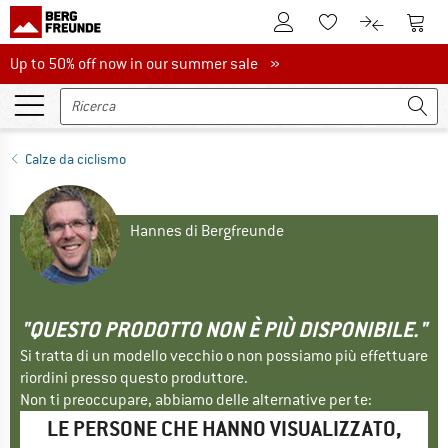
Al conto cliente
Al Ca
Alla lista promemo
Al confront
Up to 50% off now in our summer sale
Up to 50% off now in our summer sale »
Calze da ciclismo
Hannes di Bergfreunde
"QUESTO PRODOTTO NON È PIÙ DISPONIBILE."
Si tratta di un modello vecchio o non possiamo più effettuare
riordini presso questo produttore.
Non ti preoccupare, abbiamo delle alternative per te:
LE PERSONE CHE HANNO VISUALIZZATO,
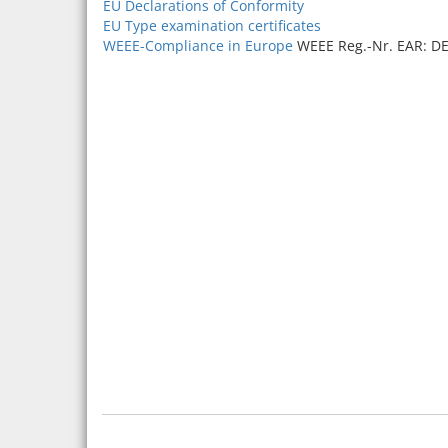
EU Declarations of Conformity
EU Type examination certificates
WEEE-Compliance in Europe
WEEE Reg.-Nr. EAR: D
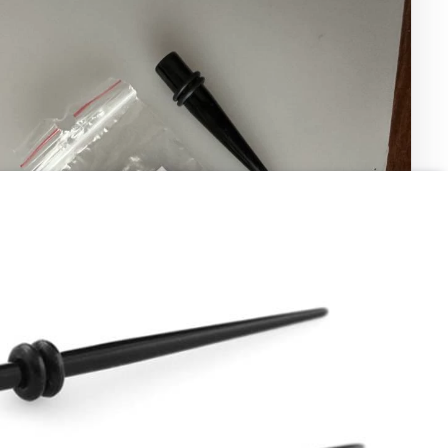
uktu:
pu:
 komentarz:
tawa i wszystko zgodne z zamówieniem!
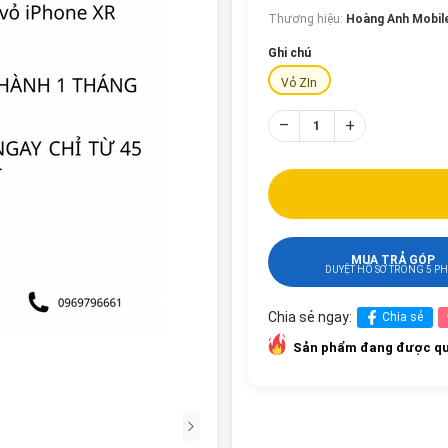
Thương hiệu:
Hoàng Anh Mobil
Ghi chú
Vỏ ZIn
–
+
MUA TRẢ GÓP
DUYỆT HỒ SƠ TRONG 5 P
Chia sẻ ngay:
Chia sẻ
Sản phẩm đang được qu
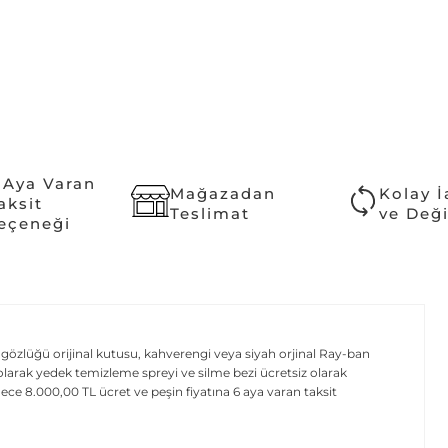
 Aya Varan
Mağazadan
Kolay 
aksit
Teslimat
ve Değ
eçeneği
gözlüğü orijinal kutusu, kahverengi veya siyah orjinal Ray-ban
Ek olarak yedek temizleme spreyi ve silme bezi ücretsiz olarak
e 8.000,00 TL ücret ve peşin fiyatına 6 aya varan taksit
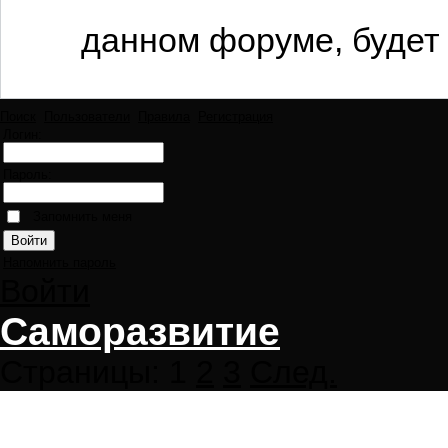
данном форуме, будет 
Поиск
Пользователи
Правила
Регистрация
Логин:
Пароль:
Запомнить меня
Напомнить пароль
Войти
Саморазвитие
Страницы:
1
2
3
След.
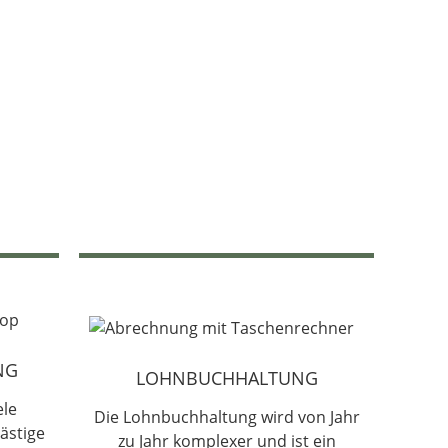
NG
LOHNBUCHHALTUNG
ele
Die Lohnbuchhaltung wird von Jahr
ästige
zu Jahr komplexer und ist ein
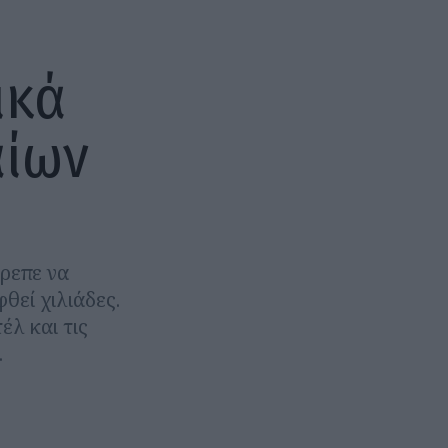
ικά
αίων
πρεπε να
θεί χιλιάδες.
έλ και τις
.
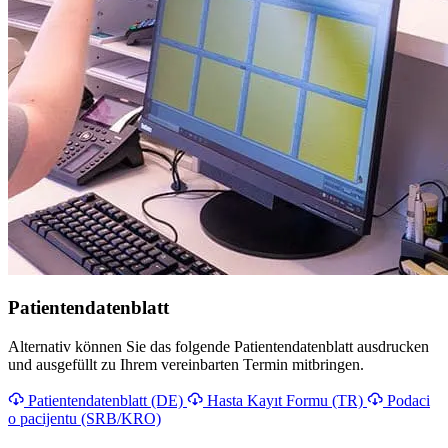
Patientendatenblatt
Alternativ können Sie das folgende Patientendatenblatt ausdrucken
und ausgefüllt zu Ihrem vereinbarten Termin mitbringen.
Patientendatenblatt (DE)
Hasta Kayıt Formu (TR)
Podaci
o pacijentu (SRB/KRO)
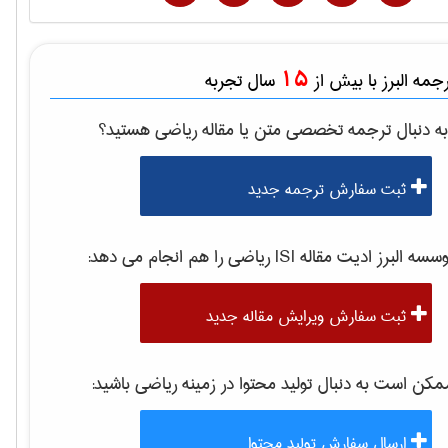
15
مه البرز با بیش از
سال تجربه
ه دنبال ترجمه تخصصی متن یا مقاله
رياضی
هستید؟
ثبت سفارش ترجمه جدید
سه البرز ادیت مقاله ISI
رياضی
را هم انجام می دهد:
ثبت سفارش ویرایش مقاله جدید
کن است به دنبال تولید محتوا در زمینه
رياضی
باشید:
ارسال سفارش تولید محتوا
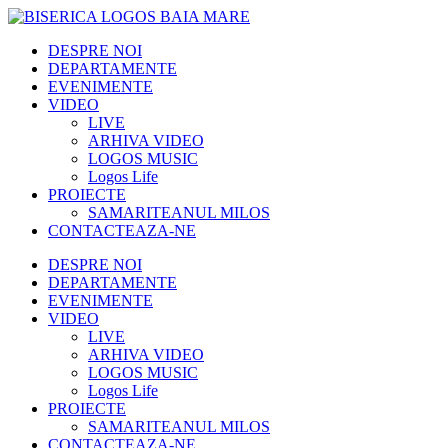
DESPRE NOI
DEPARTAMENTE
EVENIMENTE
VIDEO
LIVE
ARHIVA VIDEO
LOGOS MUSIC
Logos Life
PROIECTE
SAMARITEANUL MILOS
CONTACTEAZA-NE
DESPRE NOI
DEPARTAMENTE
EVENIMENTE
VIDEO
LIVE
ARHIVA VIDEO
LOGOS MUSIC
Logos Life
PROIECTE
SAMARITEANUL MILOS
CONTACTEAZA-NE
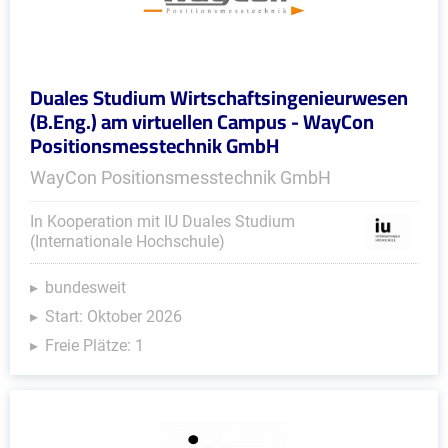
Duales Studium Wirtschaftsingenieurwesen
(B.Eng.) am virtuellen Campus - WayCon
Positionsmesstechnik GmbH
WayCon Positionsmesstechnik GmbH
In Kooperation mit IU Duales Studium
(Internationale Hochschule)
bundesweit
Start: Oktober 2026
Freie Plätze: 1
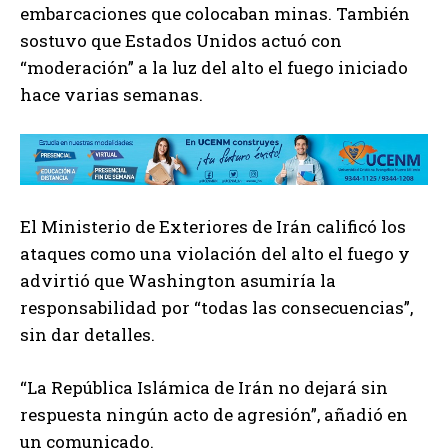
embarcaciones que colocaban minas. También
sostuvo que Estados Unidos actuó con
“moderación” a la luz del alto el fuego iniciado
hace varias semanas.
El Ministerio de Exteriores de Irán calificó los
ataques como una violación del alto el fuego y
advirtió que Washington asumiría la
responsabilidad por “todas las consecuencias”,
sin dar detalles.
“La República Islámica de Irán no dejará sin
respuesta ningún acto de agresión”, añadió en
un comunicado.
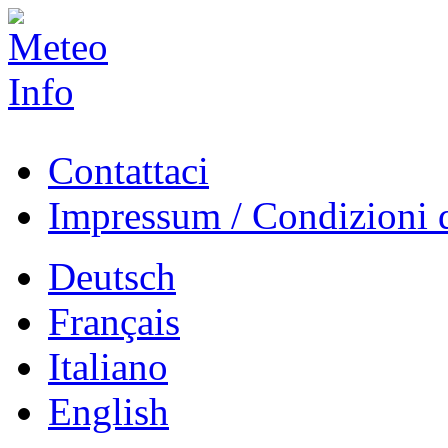
Contattaci
Impressum / Condizioni d
Deutsch
Français
Italiano
English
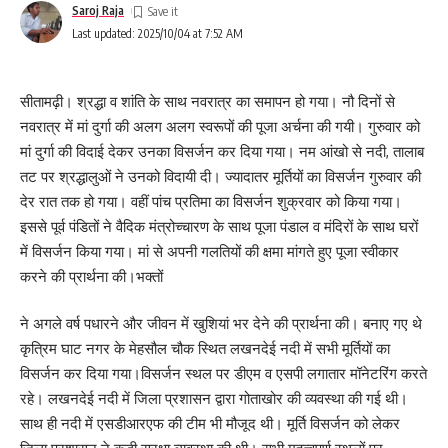
Saroj Raja
Last updated: 2025/10/04 at 7:52 AM
सीतामढ़ी। श्रद्धा व शांति के साथ नवरात्र का समापन हो गया। नौ दिनों से
नवरात्र में मां दुर्गा की अलग अलग स्वरूपों की पूजा अर्चना की गयी। गुरुवार को
मां दुर्गा की विदाई देकर उनका विसर्जन कर दिया गया। नम आंखो से नदी, तालाब
तट पर श्रद्धालुओं ने उनको विदायी दी। ज्यादातर मूर्तियों का विसर्जन गुरुवार की
देर रात तक हो गया। वहीं पांच प्रतिमा का विसर्जन शुक्रवार को किया गया।
इससे पूर्व पंडितों ने वैदिक मंत्रोच्चारण के साथ पूजा पंडाल व मंदिरों के साथ घरों
में विसर्जन किया गया। मां से अपनी गलतियों की क्षमा मांगते हुए पूजा स्वीकार
करने की प्रार्थना की।भक्तों
ने अगले वर्ष पधारने और जीवन में खुशियां भर देने की प्रार्थना की। बनाए गए थे
कृत्रिम घाट नगर के मेहसौल चौक स्थित लखनदेई नदी में सभी मूर्तियों का
विसर्जन कर दिया गया।विसर्जन स्थल पर डीएम व एसपी लगातार मॉनेटरिंग करते
रहे। लखनदेई नदी में जिला प्रशासन द्वारा गोताखोर की व्यवस्था की गई थी।
साथ ही नदी में एसडीआरएफ की टीम भी मौजूद थी। मूर्ति विसर्जन को लेकर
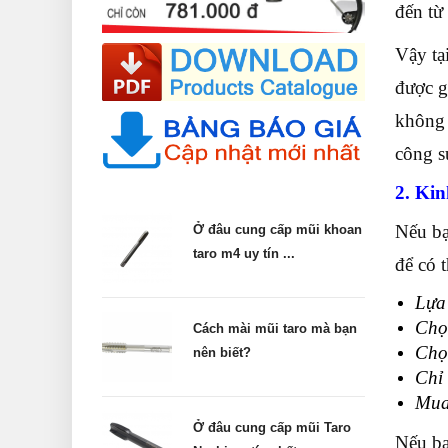
đến từ
Vậy tạ
được g
không 
công s
2. Kin
Nếu bạ
Ở đâu cung cấp mũi khoan
taro m4 uy tín ...
để có 
Lựa 
Chọ
Cách mài mũi taro mà bạn
Chọ
nên biết?
Chỉ 
Mua
Ở đâu cung cấp mũi Taro
Nếu bạ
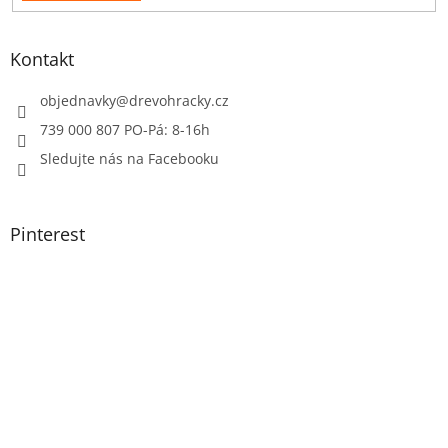
Kontakt
objednavky
@
drevohracky.cz
739 000 807 PO-Pá: 8-16h
Sledujte nás na Facebooku
Pinterest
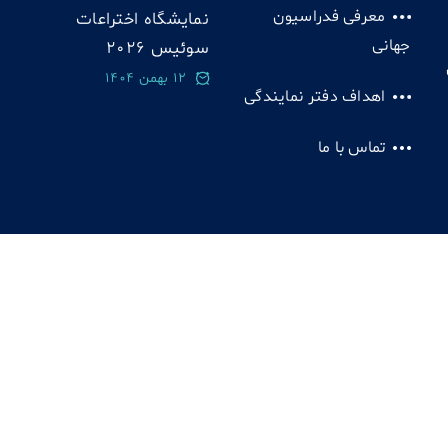
معرفی فدراسیون
نمایشگاه اختراعات
جهانی
سوئيس 2026
12 بهمن 1404
اهداف دفتر نمایندگی
تماس با ما
یت 1385 - 1403 دفتر فدراسیون مخترعان | تمامی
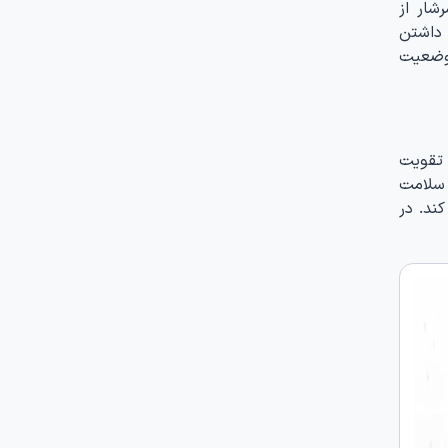
شار از
رند. موز نیز با داشتن
 وضعیت
 تقویت
 به سلامت
د. در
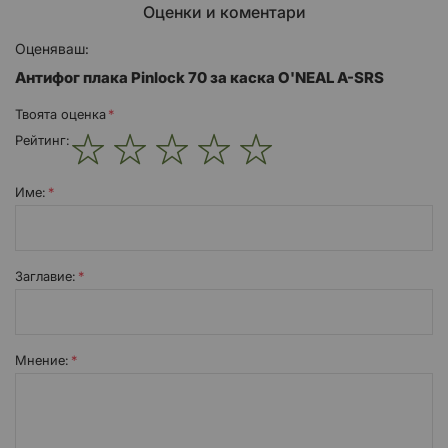
Оценки и коментари
Оценяваш:
Антифог плака Pinlock 70 за каска O'NEAL A-SRS
Твоята оценка
Рейтинг:
1
2
3
4
5
star
stars
stars
stars
stars
Име:
Заглавиe:
Мнение:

What to produce: From the first line through the line with "WEEE-Compliance in Europe", output those lines of the entries above exactly, and nothing else, with the pictures left out.

Solution to the exercise:
Al conto cliente
Al Ca
Alla lista promemo
Al confront
Up to 50% off now in our summer sale
Up to 50% off now in our summer sale »
Calze da ciclismo
Hannes di Bergfreunde
"QUESTO PRODOTTO NON È PIÙ DISPONIBILE."
Si tratta di un modello vecchio o non possiamo più effettuare
riordini presso questo produttore.
Non ti preoccupare, abbiamo delle alternative per te:
LE PERSONE CHE HANNO VISUALIZZATO,
EU Declarations of Conformity
EU Type examination certificates
WEEE-Compliance in Europe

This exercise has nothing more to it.